### Assigned task
Everything in the data below is left aside except the lines from the one containing "vermezse süreci potansiyel çözüm yolları ile" through the one containing "Продолжая использовать сайт, вы даете"; repeat those exactly.

Content starts

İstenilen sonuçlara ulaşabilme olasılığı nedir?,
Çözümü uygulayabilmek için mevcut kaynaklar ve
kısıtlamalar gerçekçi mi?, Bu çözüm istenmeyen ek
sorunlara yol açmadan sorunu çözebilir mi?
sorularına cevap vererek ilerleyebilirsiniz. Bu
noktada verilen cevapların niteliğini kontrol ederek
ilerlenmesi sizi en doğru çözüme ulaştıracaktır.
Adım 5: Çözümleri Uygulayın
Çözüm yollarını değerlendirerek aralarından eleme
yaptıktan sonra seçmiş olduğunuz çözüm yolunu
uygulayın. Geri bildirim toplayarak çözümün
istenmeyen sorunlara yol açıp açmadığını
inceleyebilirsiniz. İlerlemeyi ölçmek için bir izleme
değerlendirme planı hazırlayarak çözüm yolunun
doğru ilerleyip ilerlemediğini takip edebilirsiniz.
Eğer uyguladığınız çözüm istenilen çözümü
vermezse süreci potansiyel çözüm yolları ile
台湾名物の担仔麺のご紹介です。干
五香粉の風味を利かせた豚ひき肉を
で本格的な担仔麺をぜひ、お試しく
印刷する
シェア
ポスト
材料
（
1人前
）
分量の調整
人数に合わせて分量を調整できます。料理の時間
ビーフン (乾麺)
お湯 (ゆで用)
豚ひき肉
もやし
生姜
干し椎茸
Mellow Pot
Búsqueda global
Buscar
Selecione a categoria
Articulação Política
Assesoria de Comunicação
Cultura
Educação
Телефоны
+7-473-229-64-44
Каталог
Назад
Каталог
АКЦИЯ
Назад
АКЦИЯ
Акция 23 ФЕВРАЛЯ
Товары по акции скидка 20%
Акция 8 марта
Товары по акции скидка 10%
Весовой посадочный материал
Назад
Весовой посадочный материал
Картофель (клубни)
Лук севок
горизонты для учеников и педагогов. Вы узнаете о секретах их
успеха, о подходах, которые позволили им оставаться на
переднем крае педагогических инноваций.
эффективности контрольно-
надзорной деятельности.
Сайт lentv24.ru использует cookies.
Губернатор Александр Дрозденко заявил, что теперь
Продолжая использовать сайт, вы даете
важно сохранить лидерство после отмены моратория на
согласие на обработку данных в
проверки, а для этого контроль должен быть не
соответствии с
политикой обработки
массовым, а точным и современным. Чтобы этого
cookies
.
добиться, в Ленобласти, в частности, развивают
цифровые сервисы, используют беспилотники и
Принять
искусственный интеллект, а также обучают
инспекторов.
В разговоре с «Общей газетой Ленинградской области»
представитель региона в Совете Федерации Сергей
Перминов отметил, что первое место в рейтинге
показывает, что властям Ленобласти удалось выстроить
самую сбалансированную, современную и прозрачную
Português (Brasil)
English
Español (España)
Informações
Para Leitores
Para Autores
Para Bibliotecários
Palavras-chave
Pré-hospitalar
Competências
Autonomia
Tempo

Content ends

### Written response
vermezse süreci potansiyel çözüm yolları ile
台湾名物の担仔麺のご紹介です。干
五香粉の風味を利かせた豚ひき肉を
で本格的な担仔麺をぜひ、お試しく
印刷する
シェア
ポスト
材料
（
1人前
）
分量の調整
人数に合わせて分量を調整できます。料理の時間
ビーフン (乾麺)
お湯 (ゆで用)
豚ひき肉
もやし
生姜
干し椎茸
Mellow Pot
Búsqueda global
Buscar
Selecione a categoria
Articulação Política
Assesoria de Comunicação
Cultura
Educação
Телефоны
+7-473-229-64-44
Каталог
Назад
Каталог
АКЦИЯ
Назад
АКЦИЯ
Акция 23 ФЕВРАЛЯ
Товары по акции скидка 20%
Акция 8 марта
Товары по акции скидка 10%
Весовой посадочный материал
Назад
Весовой посадочный материал
Картофель (клубни)
Лук севок
горизонты для учеников и педагогов. Вы узнаете о секретах их
успеха, о подходах, которые позволили им оставаться на
переднем крае педагогических инноваций.
эффективности контрольно-
надзорной деятельности.
Сайт lentv24.ru использует cookies.
Губернатор Александр Дрозденко заявил, что теперь
Продолжая использовать сайт, вы даете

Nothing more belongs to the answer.